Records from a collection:

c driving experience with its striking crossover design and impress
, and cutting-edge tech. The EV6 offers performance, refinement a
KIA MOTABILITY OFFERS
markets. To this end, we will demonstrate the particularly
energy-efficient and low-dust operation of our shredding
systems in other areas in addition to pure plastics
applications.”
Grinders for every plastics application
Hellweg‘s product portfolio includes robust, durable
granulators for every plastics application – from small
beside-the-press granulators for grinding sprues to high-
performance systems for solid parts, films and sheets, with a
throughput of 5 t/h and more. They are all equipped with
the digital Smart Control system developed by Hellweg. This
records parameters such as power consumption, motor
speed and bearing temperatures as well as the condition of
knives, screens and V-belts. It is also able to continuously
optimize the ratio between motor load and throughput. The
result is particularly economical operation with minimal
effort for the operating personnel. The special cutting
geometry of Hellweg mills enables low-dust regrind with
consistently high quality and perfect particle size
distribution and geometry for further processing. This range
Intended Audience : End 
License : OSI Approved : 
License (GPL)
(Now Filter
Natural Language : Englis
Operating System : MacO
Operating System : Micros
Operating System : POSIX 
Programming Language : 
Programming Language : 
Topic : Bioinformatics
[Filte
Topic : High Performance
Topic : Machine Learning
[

---

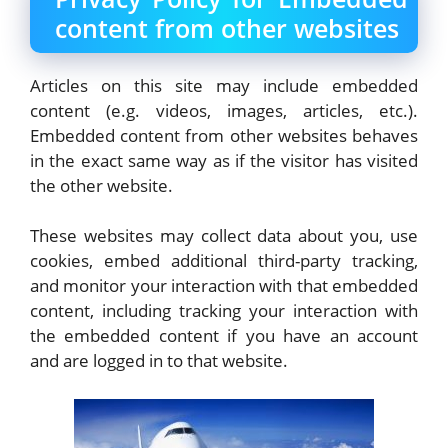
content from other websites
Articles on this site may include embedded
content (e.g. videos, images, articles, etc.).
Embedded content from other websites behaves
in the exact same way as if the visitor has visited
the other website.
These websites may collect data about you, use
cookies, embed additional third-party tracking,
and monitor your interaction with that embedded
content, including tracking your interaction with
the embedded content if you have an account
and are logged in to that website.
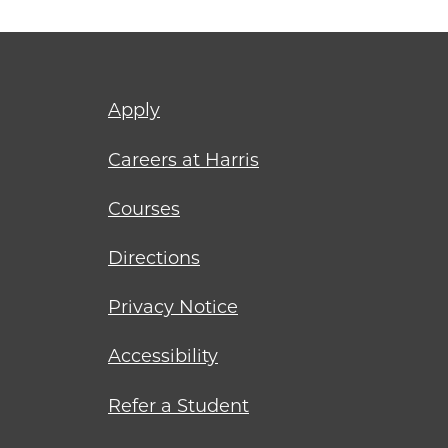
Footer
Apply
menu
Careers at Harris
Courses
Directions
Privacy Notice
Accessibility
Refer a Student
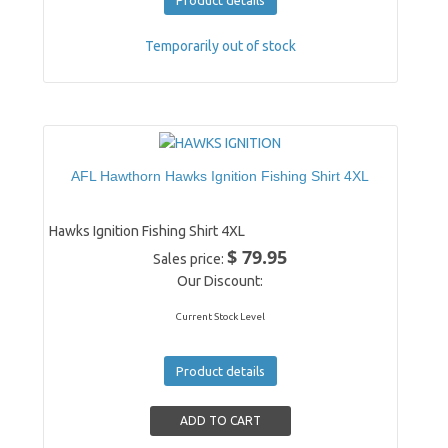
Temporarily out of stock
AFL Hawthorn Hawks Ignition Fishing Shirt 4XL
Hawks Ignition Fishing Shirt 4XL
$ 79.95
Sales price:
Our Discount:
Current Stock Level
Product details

==

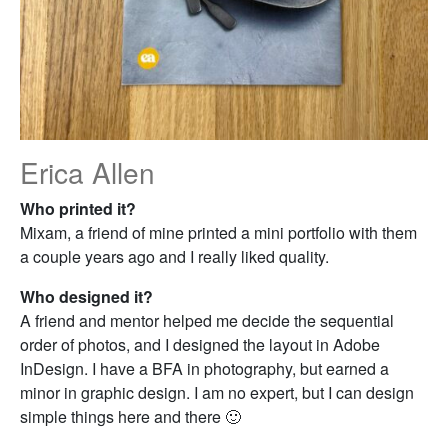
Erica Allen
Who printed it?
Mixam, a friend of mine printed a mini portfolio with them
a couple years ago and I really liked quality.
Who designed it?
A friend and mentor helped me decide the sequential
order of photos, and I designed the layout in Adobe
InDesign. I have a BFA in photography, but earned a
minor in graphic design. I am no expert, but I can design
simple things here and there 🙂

* Problem *
Filter the entries down to the lines that hold "designed". Copy those lines.

* Reply to the exercise *
Who designed it?
order of photos, and I designed the layout in Adobe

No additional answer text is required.